--- EXERCISE DATA Enclosed Below ---

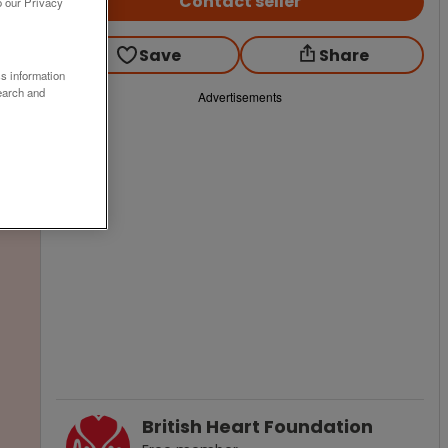
Contact seller
o our Privacy
Save
Share
ss information
earch and
Advertisements
British Heart Foundation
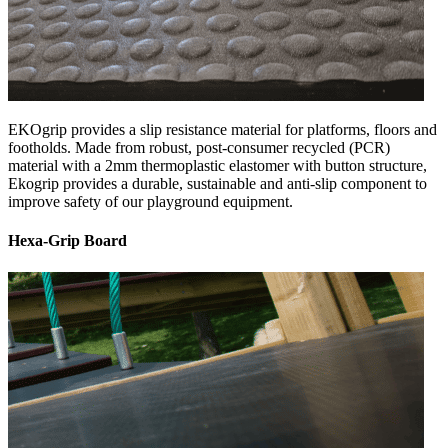
EKOgrip provides a slip resistance material for platforms, floors and
footholds. Made from robust, post-consumer recycled (PCR)
material with a 2mm thermoplastic elastomer with button structure,
Ekogrip provides a durable, sustainable and anti-slip component to
improve safety of our playground equipment.
Hexa-Grip Board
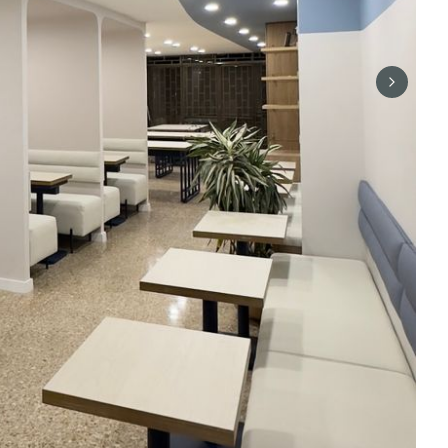
Next sli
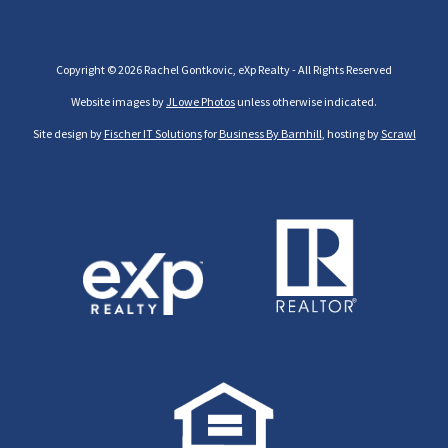
Copyright © 2026 Rachel Gontkovic, eXp Realty - All Rights Reserved
Website images by
JLowe Photos
unless otherwise indicated.
Site design by
Fischer IT Solutions
for
Business By Barnhill
, hosting by
Scrawl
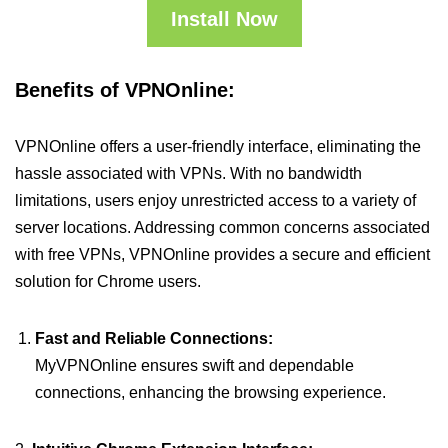
Install Now
Benefits of VPNOnline:
VPNOnline offers a user-friendly interface, eliminating the
hassle associated with VPNs. With no bandwidth
limitations, users enjoy unrestricted access to a variety of
server locations. Addressing common concerns associated
with free VPNs, VPNOnline provides a secure and efficient
solution for Chrome users.
Fast and Reliable Connections:
MyVPNOnline ensures swift and dependable
connections, enhancing the browsing experience.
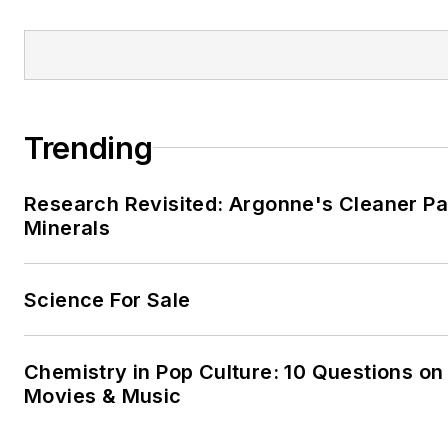
Trending
Research Revisited: Argonne's Cleaner Pat
Minerals
Science For Sale
Chemistry in Pop Culture: 10 Questions on
Movies & Music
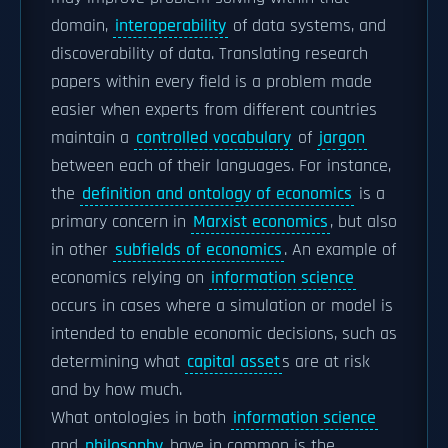
domain,
interoperability
of data systems, and
discoverability of data. Translating research
papers within every field is a problem made
easier when experts from different countries
maintain a
controlled vocabulary
of
jargon
between each of their languages. For instance,
the
definition and ontology of economics
is a
primary concern in
Marxist economics
, but also
in other
subfields of economics
. An example of
economics relying on
information science
occurs in cases where a simulation or model is
intended to enable economic decisions, such as
determining what
capital asset
s are at risk
and by how much.
What ontologies in both
information science
and
philosophy
have in common is the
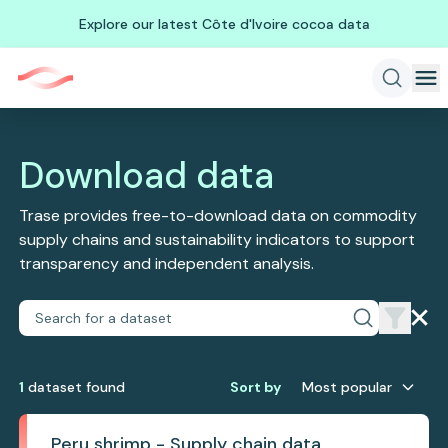
Explore our latest Côte d'Ivoire cocoa data
Download data
Trase provides free-to-download data on commodity
supply chains and sustainability indicators to support
transparency and independent analysis.
1
dataset
found
Sort by
Most popular
Peru shrimp - Supply chain data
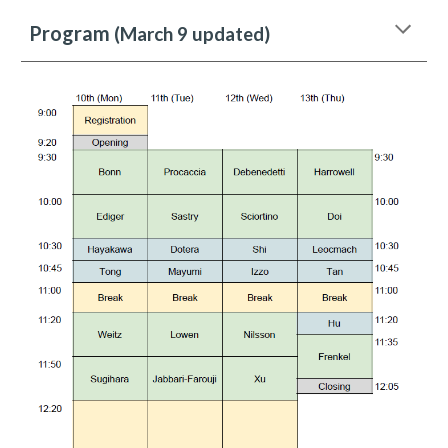
Program
(March 9 updated)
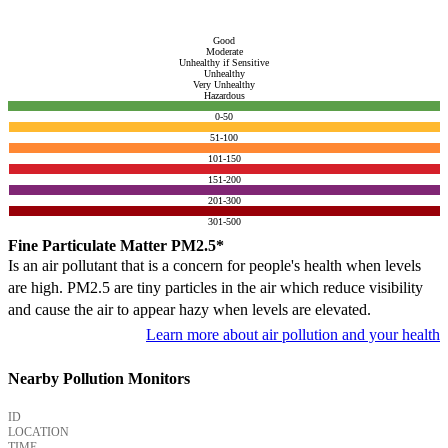
Good
Moderate
Unhealthy if Sensitive
Unhealthy
Very Unhealthy
Hazardous
0-50
51-100
101-150
151-200
201-300
301-500
Fine Particulate Matter PM2.5*
Is an air pollutant that is a concern for people's health when levels
are high. PM2.5 are tiny particles in the air which reduce visibility
and cause the air to appear hazy when levels are elevated.
Learn more about air pollution and your health
Nearby Pollution Monitors
ID
LOCATION
TIME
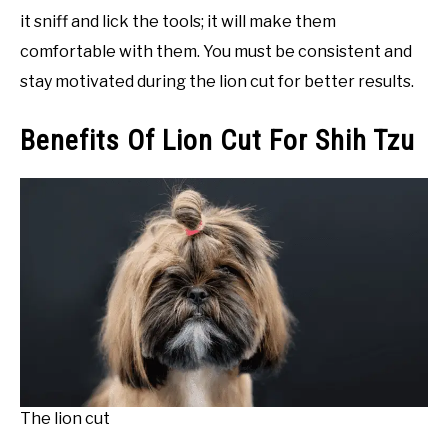
it sniff and lick the tools; it will make them
comfortable with them. You must be consistent and
stay motivated during the lion cut for better results.
Benefits Of Lion Cut For Shih Tzu
The lion cut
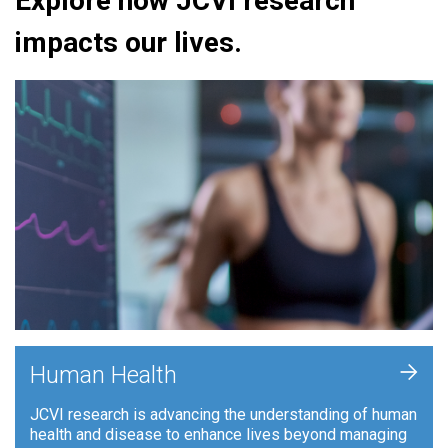
Explore how JCVI research
impacts our lives.
+
Human Health
JCVI research is advancing the understanding of human
health and disease to enhance lives beyond managing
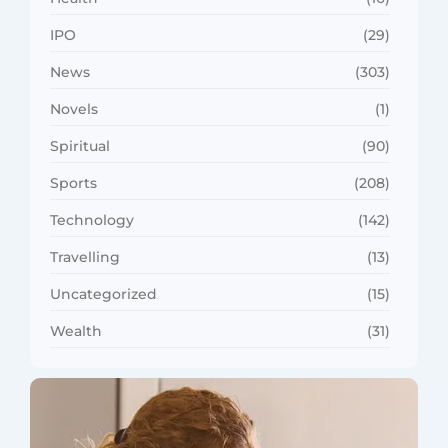
IPO
(29)
News
(303)
Novels
(1)
Spiritual
(90)
Sports
(208)
Technology
(142)
Travelling
(13)
Uncategorized
(15)
Wealth
(31)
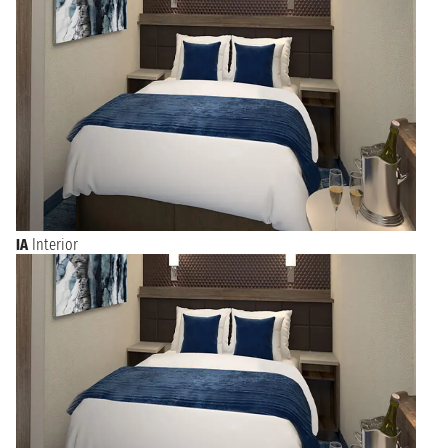
IA
Interior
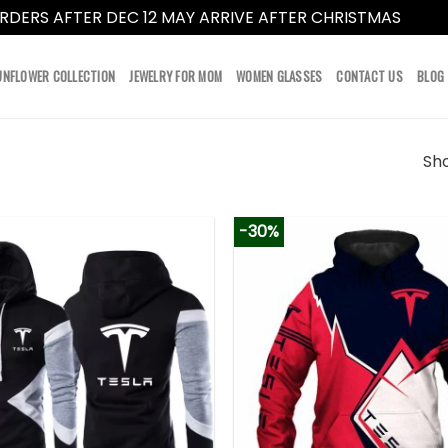
RDERS AFTER DEC 12 MAY ARRIVE AFTER CHRISTMAS
Dismi
UNFLOWER COLLECTION
JEWELRY FOR MOM
WOMEN GLASSES
CONTACT US
BLOG
Sho
-30%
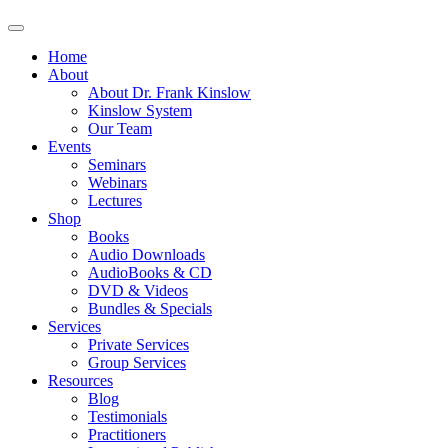
Home
About
About Dr. Frank Kinslow
Kinslow System
Our Team
Events
Seminars
Webinars
Lectures
Shop
Books
Audio Downloads
AudioBooks & CD
DVD & Videos
Bundles & Specials
Services
Private Services
Group Services
Resources
Blog
Testimonials
Practitioners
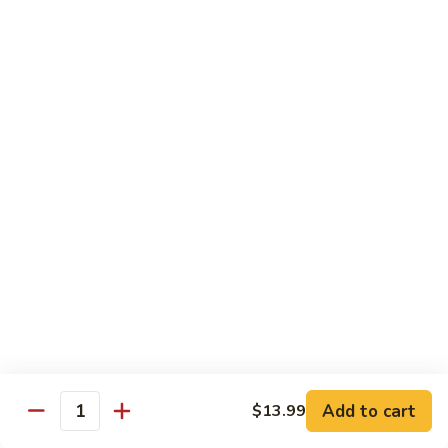
Black
Pearl
Avocado, spicy yellowtail & tempura flake topped w. black
Roll
tobiko spicy sauce
$16.99
25.
25. Crazy Tuna Roll
Crazy
Tuna
Fresh pepper tuna & avocado topped w. spicy tuna, tempura
Roll
flakes & red chili sauce w. eel sauce
$16.99
26.
26. Yamato Roll (Deep-fried)
Yamato
Roll
Spicy salmon, cream cheese, avocado, masago w. spicy
(Deep-
sauce and eel sauce
fried)
$14.99
Add to cart
$13.99
Quantity
27.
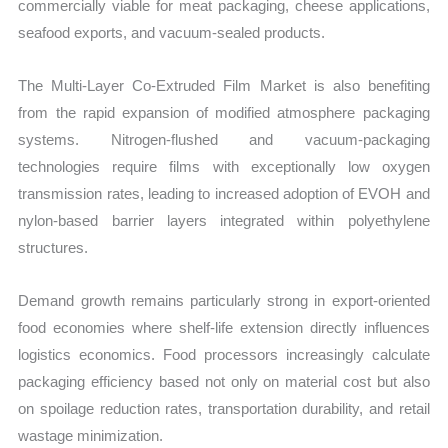
commercially viable for meat packaging, cheese applications,
seafood exports, and vacuum-sealed products.
The Multi-Layer Co-Extruded Film Market is also benefiting
from the rapid expansion of modified atmosphere packaging
systems. Nitrogen-flushed and vacuum-packaging
technologies require films with exceptionally low oxygen
transmission rates, leading to increased adoption of EVOH and
nylon-based barrier layers integrated within polyethylene
structures.
Demand growth remains particularly strong in export-oriented
food economies where shelf-life extension directly influences
logistics economics. Food processors increasingly calculate
packaging efficiency based not only on material cost but also
on spoilage reduction rates, transportation durability, and retail
wastage minimization.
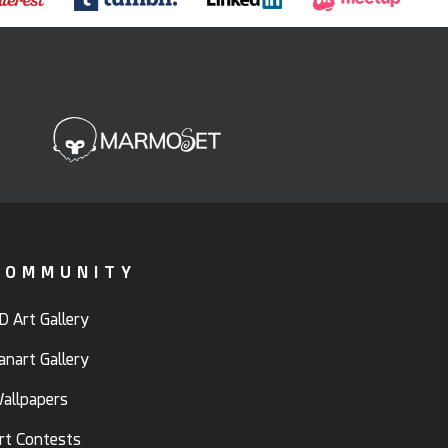
COMMUNITY
D Art Gallery
anart Gallery
allpapers
rt Contests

--- End of Enclosed EXERCISE DATA ---

:: HOW TO COMPLETE THIS TASK ::
Nothing but the lines above from the line with "improve safety of our playground equipment." up to and including the line with "Science For Sale" should be returned, exactly as written and without pictures.

:: SOLUTION FOR THIS EXERCISE ::
improve safety of our playground equipment.
Hexa-Grip Board
Next sli
Copyright © 2026 Rachel Gontkovic, eXp Realty - All Rights Reserved
Website images by
JLowe Photos
unless otherwise indicated.
Site design by
Fischer IT Solutions
for
Business By Barnhill
, hosting by
Scrawl
Install Now
Benefits of VPNOnline:
VPNOnline offers a user-friendly interface, eliminating the
hassle associated with VPNs. With no bandwidth
limitations, users enjoy unrestricted access to a variety of
server locations. Addressing common concerns associated
with free VPNs, VPNOnline provides a secure and efficient
solution for Chrome users.
Fast and Reliable Connections:
MyVPNOnline ensures swift and dependable
connections, enhancing the browsing experience.
Trending
Research Revisited: Argonne's Cleaner Pat
Minerals
Science For Sale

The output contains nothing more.